The Monetary Authority of Singapore (MAS) has unveiled its final estimate for the third quarter of 2023, reporting a 0.7% expansion in gross domestic product (GDP). This growth comes after a 0.1% expansion in the second quarter, allowing Singapore’s economy to narrowly avoid recession. However, amidst the uncertain global economic climate, near-term economic trends remain uncertain.
In its semi-annual macroeconomic review report, MAS expressed the view that the Singaporean economy is likely to face a period of stagnation in the coming months. The unpredictability of the global economy has added an element of caution, with the expectation that the domestic economy will gradually regain momentum in the latter half of 2024. This resurgence is anticipated to be underpinned by the recovery of the global technology sector.

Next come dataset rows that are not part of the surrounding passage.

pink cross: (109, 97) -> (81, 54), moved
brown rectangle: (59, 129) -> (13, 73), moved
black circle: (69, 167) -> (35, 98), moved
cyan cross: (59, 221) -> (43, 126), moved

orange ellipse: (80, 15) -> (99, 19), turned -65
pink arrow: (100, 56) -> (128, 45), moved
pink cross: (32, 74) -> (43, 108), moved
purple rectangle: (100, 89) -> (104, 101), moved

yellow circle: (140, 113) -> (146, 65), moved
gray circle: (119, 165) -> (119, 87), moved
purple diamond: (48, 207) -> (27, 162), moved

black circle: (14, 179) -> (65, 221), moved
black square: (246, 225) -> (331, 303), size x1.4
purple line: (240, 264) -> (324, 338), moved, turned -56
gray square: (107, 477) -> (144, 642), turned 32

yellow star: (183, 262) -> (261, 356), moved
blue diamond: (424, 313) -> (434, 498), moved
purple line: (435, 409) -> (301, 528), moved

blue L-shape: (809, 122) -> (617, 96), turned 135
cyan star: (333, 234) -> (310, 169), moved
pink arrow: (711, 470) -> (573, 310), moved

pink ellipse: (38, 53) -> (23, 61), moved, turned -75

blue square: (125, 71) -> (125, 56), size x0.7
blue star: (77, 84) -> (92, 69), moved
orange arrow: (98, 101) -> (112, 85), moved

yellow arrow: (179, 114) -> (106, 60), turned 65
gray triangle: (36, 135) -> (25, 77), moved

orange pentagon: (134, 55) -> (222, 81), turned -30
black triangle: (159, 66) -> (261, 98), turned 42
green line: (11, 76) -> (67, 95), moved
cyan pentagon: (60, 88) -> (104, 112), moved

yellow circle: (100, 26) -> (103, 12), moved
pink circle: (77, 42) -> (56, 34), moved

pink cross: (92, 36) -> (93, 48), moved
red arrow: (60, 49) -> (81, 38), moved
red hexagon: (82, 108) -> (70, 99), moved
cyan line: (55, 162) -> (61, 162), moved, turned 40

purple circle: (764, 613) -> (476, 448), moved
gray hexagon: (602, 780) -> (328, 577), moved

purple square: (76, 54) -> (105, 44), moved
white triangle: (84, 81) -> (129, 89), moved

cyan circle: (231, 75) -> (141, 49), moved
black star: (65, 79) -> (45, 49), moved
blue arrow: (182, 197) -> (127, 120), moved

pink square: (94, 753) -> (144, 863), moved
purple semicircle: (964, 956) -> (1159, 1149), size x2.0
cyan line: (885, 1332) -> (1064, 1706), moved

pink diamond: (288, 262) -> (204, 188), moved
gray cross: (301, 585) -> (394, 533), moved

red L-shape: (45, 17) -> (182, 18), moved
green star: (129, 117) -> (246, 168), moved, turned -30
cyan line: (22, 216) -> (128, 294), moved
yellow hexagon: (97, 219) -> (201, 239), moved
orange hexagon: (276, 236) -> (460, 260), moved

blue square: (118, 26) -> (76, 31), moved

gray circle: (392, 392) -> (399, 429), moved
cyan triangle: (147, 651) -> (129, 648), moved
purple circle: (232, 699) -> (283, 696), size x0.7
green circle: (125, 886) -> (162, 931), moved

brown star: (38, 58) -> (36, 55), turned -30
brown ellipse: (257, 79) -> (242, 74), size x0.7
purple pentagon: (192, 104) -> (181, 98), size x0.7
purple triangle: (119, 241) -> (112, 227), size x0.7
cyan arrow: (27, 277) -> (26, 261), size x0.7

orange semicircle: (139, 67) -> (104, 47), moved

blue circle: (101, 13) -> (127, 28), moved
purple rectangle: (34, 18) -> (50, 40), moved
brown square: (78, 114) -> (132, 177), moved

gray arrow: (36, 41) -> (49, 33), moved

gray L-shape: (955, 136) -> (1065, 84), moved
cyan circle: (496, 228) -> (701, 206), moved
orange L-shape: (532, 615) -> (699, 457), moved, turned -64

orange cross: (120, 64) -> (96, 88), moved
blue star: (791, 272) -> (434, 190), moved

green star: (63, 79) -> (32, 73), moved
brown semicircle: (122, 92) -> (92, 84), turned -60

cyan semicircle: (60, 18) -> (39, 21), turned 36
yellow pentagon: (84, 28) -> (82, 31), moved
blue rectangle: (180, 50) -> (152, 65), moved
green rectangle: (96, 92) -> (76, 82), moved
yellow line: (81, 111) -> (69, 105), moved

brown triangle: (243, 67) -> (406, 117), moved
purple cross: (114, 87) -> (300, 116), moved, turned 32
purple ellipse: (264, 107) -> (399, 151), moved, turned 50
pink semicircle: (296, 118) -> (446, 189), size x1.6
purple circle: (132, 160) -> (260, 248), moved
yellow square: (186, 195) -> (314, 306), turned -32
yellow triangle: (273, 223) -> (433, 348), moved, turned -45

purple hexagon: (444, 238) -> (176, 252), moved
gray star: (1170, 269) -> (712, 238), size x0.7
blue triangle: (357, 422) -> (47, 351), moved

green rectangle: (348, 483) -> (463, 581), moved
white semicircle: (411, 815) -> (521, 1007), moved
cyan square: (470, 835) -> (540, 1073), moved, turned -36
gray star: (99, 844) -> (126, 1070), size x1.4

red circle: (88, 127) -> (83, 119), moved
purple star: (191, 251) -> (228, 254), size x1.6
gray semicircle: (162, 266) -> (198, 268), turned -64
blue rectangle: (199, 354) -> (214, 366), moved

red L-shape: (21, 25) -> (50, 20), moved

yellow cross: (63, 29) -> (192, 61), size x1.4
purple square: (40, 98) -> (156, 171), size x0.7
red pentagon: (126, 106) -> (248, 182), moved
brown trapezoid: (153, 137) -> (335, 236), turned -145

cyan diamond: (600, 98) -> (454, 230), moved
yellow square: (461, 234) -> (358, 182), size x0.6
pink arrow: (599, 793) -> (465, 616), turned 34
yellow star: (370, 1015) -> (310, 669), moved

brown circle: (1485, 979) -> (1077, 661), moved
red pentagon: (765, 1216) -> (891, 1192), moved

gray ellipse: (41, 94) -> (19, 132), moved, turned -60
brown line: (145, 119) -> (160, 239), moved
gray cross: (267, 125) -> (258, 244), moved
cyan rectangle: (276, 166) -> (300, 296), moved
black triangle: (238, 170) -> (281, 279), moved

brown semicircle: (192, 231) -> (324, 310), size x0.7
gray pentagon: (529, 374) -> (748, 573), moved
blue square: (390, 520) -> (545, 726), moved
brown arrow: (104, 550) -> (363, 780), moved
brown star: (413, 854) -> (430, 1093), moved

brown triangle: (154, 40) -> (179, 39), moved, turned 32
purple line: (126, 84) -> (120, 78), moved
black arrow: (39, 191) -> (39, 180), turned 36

MAS also provided insights into Singapore’s inflation outlook. The central bank foresees a marginal improvement in the inflation rate before it begins to taper off to an average level of 2.5-3.5% in 2024. Notably, Core Inflation, which excludes costs associated with land travel and accommodation in Singapore, decelerated to 3% in September. This follows a high of 5.5% in January, which marked the highest inflation rate in 14 years.
Despite the abatement in inflation, MAS remains watchful of potential inflationary pressures. The rapid ascent of global food and energy prices presents a concern that could subject Singapore to inflationary strains.
On October 13th, the MAS Board of Directors decided to maintain the current monetary policy framework. Singapore’s central bank typically conducts monetary policy through the management of an exchange rate framework, instead of making adjustments to interest rates. This framework encompasses three key aspects: the Slope, the Mid-Point, and the Width of the specified exchange rate framework, commonly referred to as the Nominal Effective Exchange Rate (NEER).
The economic landscape for Singapore remains subject to the global economic climate, with authorities closely monitoring developments and taking prudent measures to navigate the uncertain times ahead.